Postcolonial Feminist Magical Realism
This week’s reading was base on “Post-colonial” Feminist Magical Realism by Leslie Marmon Silko, entitle Ceremony. The book Ceremony tells the story the Native Americans on the Laguna Pueblo Reservation where the author grew up as a child. Geographically, the Laguna Reservation lies between Albuquerque and Los Alamos, New Mexico. Historically, the Native Americans particularly Pueblo came into contact with Spaniard settlers in the 16th Century and became part of Mexico in the 1800s after their independence from Spain.
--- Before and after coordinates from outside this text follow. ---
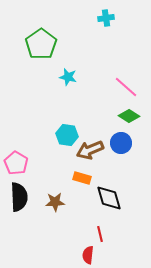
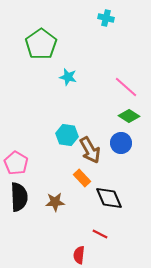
cyan cross: rotated 21 degrees clockwise
brown arrow: rotated 96 degrees counterclockwise
orange rectangle: rotated 30 degrees clockwise
black diamond: rotated 8 degrees counterclockwise
red line: rotated 49 degrees counterclockwise
red semicircle: moved 9 px left
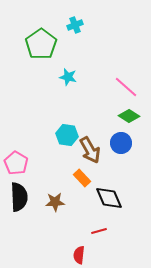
cyan cross: moved 31 px left, 7 px down; rotated 35 degrees counterclockwise
red line: moved 1 px left, 3 px up; rotated 42 degrees counterclockwise
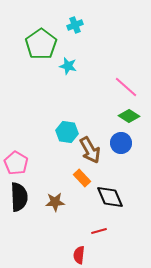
cyan star: moved 11 px up
cyan hexagon: moved 3 px up
black diamond: moved 1 px right, 1 px up
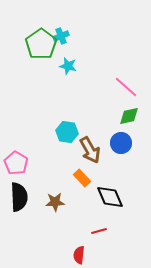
cyan cross: moved 14 px left, 11 px down
green diamond: rotated 45 degrees counterclockwise
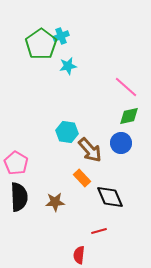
cyan star: rotated 24 degrees counterclockwise
brown arrow: rotated 12 degrees counterclockwise
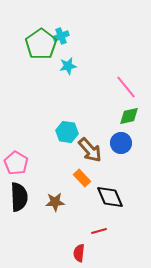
pink line: rotated 10 degrees clockwise
red semicircle: moved 2 px up
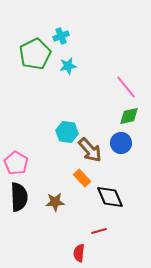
green pentagon: moved 6 px left, 10 px down; rotated 8 degrees clockwise
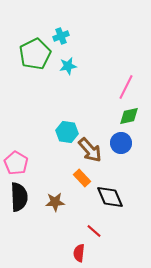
pink line: rotated 65 degrees clockwise
red line: moved 5 px left; rotated 56 degrees clockwise
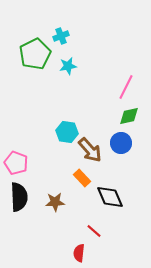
pink pentagon: rotated 10 degrees counterclockwise
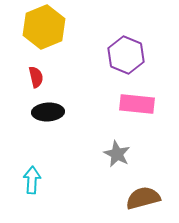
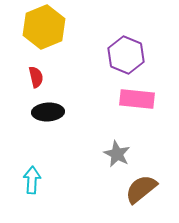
pink rectangle: moved 5 px up
brown semicircle: moved 2 px left, 9 px up; rotated 24 degrees counterclockwise
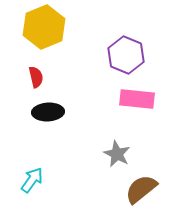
cyan arrow: rotated 32 degrees clockwise
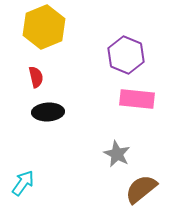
cyan arrow: moved 9 px left, 3 px down
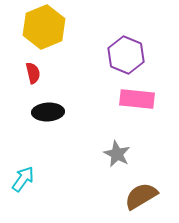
red semicircle: moved 3 px left, 4 px up
cyan arrow: moved 4 px up
brown semicircle: moved 7 px down; rotated 8 degrees clockwise
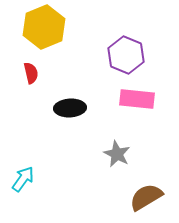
red semicircle: moved 2 px left
black ellipse: moved 22 px right, 4 px up
brown semicircle: moved 5 px right, 1 px down
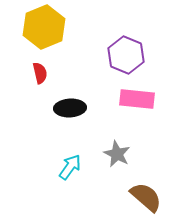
red semicircle: moved 9 px right
cyan arrow: moved 47 px right, 12 px up
brown semicircle: rotated 72 degrees clockwise
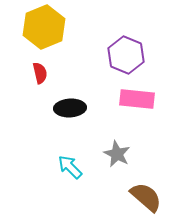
cyan arrow: rotated 80 degrees counterclockwise
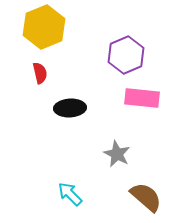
purple hexagon: rotated 15 degrees clockwise
pink rectangle: moved 5 px right, 1 px up
cyan arrow: moved 27 px down
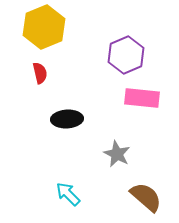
black ellipse: moved 3 px left, 11 px down
cyan arrow: moved 2 px left
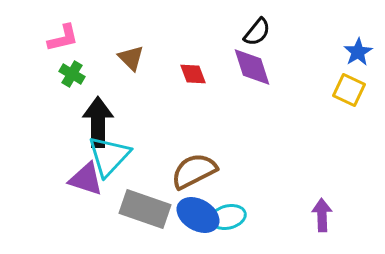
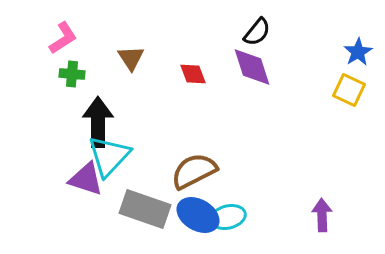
pink L-shape: rotated 20 degrees counterclockwise
brown triangle: rotated 12 degrees clockwise
green cross: rotated 25 degrees counterclockwise
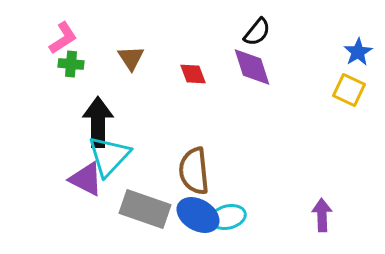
green cross: moved 1 px left, 10 px up
brown semicircle: rotated 69 degrees counterclockwise
purple triangle: rotated 9 degrees clockwise
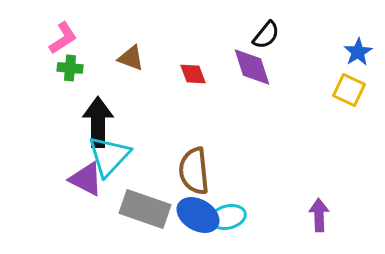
black semicircle: moved 9 px right, 3 px down
brown triangle: rotated 36 degrees counterclockwise
green cross: moved 1 px left, 4 px down
purple arrow: moved 3 px left
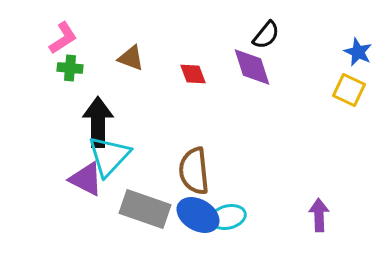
blue star: rotated 16 degrees counterclockwise
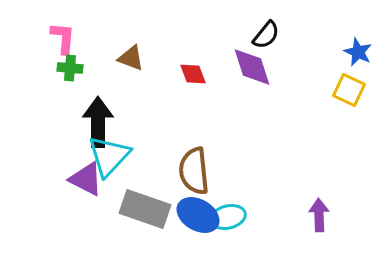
pink L-shape: rotated 52 degrees counterclockwise
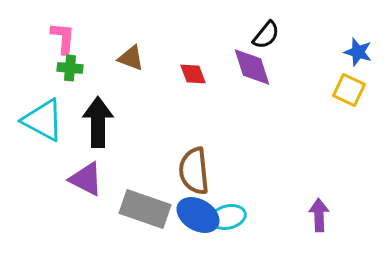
blue star: rotated 8 degrees counterclockwise
cyan triangle: moved 66 px left, 36 px up; rotated 45 degrees counterclockwise
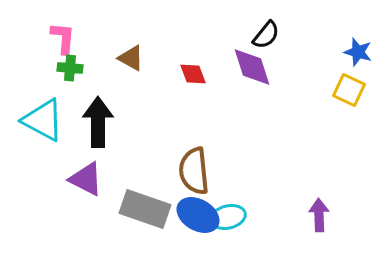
brown triangle: rotated 8 degrees clockwise
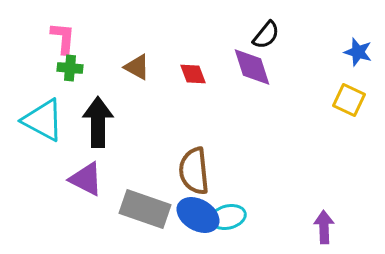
brown triangle: moved 6 px right, 9 px down
yellow square: moved 10 px down
purple arrow: moved 5 px right, 12 px down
Ceremony sets the stage of a Veteran and resident of Laguna Pueblo Reservation Tayo returning home from serving his country during the wars of World War II. Silko’s use of the combination of prose and poetry to convey the story of Tayo and his people shows the brilliance of her masterpiece. Tayo used alcohol as a self-medication strategy to overcome his mental health conditions of post-traumatic stress disorder that he generated from the war, a strategy that is common amongst addicts. However, this resulted into minimum comfort, which lasted temporarily. He and his friends discussed the prestige and respect they were given while in uniform and how those respect degenerated when they were no longer wearing the uniforms. Tayo, discontented with his current state reflects on the injustices and discriminations that his people went through during the early periods of their nation’s history from the hands of the 'white settlers' who later became their oppressors. Lost in the midst of his personal troubles and turbulence and those of the society caused by the white against his people and nation, Tayo wonders that it would be far better to stay at the veteran’s hospital where he assumes he can be treated with respect. It was against this background, that his grandmother consulted a medicine man that performs some traditional ceremony specifically for returning warriors who fought and killed during war. Nevertheless, Tayo seems reluctant that these views and practices are not applicable to “modern life.” His medical conditions were not solved by the medicine man’s enchantment and traditional warrior dance, but it prompted him to reconsider himself from the perspective of his childhood in Laguna Pueblo. Tayo’s was recommended to another medicine man in a nearby town that has enough clues of his conditions and its connections to the white man. He was told to return home, but his healing was still in progress and that he would have to observe specific signs and things to avoid.
On his way home with Josiah and the livestock, Tayo felt cured but later became the targets of a plot by a white police. He was briefed on how to avoid arrest by the police and escaped the situation. Escaping from this situation, Tayo finds himself in a mine, which symbolizes the culture of the white man and relates directly to the last phase of his ceremony. He survived through the night with nature gift of the wind and upon dawn, he returned to Ku’oosh. Ku’oosh acknowledged that Ts'eh was in fact A'moo'ooh and that she has bestowed her blessings on Tayo.